This Focused Performance Weblog started life as a "business management blog" containing links and commentary related primarily to organizational effectiveness with a "Theory of Constraints" perspective, but is in the process of evolving towards primary content on interactive and mobile marketing. Think of it as about Focusing marketing messages for enhanced Performance. If you are on an archive page, current postings are found here.
Saturday, February 22, 2003
• Customers - Love 'em or Hate 'em, Never Forget You Need 'em -- Back in September of 2002, I came across an article in Fortune that has been sticking in my craw. The article, Will This Customer Sink Your Stock?, put forth a case for assessing the "profitability" associated with customers and classes of customers, and using it to discourage customers that were perceived to be reducing the value of the firm.

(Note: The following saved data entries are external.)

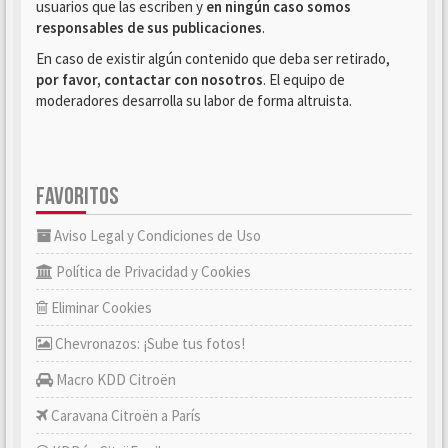
usuarios que las escriben y
en ningún caso somos
responsables de sus publicaciones
.
En caso de existir algún contenido que deba ser retirado,
por favor, contactar con nosotros
. El equipo de
moderadores desarrolla su labor de forma altruista.
FAVORITOS
Aviso Legal y Condiciones de Uso
Política de Privacidad y Cookies
Eliminar Cookies
Chevronazos: ¡Sube tus fotos!
Macro KDD Citroën
Caravana Citroën a París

My immediate gut reaction to the article was that it was a clear example of local optimization, "cost-world" thinking, and the bad advice that can come from allocating costs to pieces of the transaction, whether those pieces are products or customers. Most of the examples in the article focused on the "cost" of attracting or serving particular customers as an offset to the revenues associated with that customer. In aggregate, this is something that must obviously be managed carefully, so that operating expenses don't exceed financial throughput (revenues minus purely variable costs of the transaction). But my sense of the article was that trying to make pruning decisions about "customer portfolios" is far more fraught with uncertainty than such decisions about product portfolios. And the kind of thinking that the author exhibited, relating illusory costs of activities to incremental spending of customers fails the same test of logic that makes allocation of expenses to products and product for portfolio decisions ill-advised.
If an organization has the capacity to serve "less profitable" customers, along with "more profitable" customers, then the decision to drive away the former will simply reduce revenues and profits. If costs are then cut to offset the lost revenues -- costs which are associated with the capacity to serve customers -- more or less profitable -- then the capacity to serve the "more profitable" will be threatened.
While the article did have some good advice for and examples of the idea of maximizing revenues by paying special attention to those customers, which is a well-advised strategy, it stresses too much the "value" of driving away the "unprofitable customers."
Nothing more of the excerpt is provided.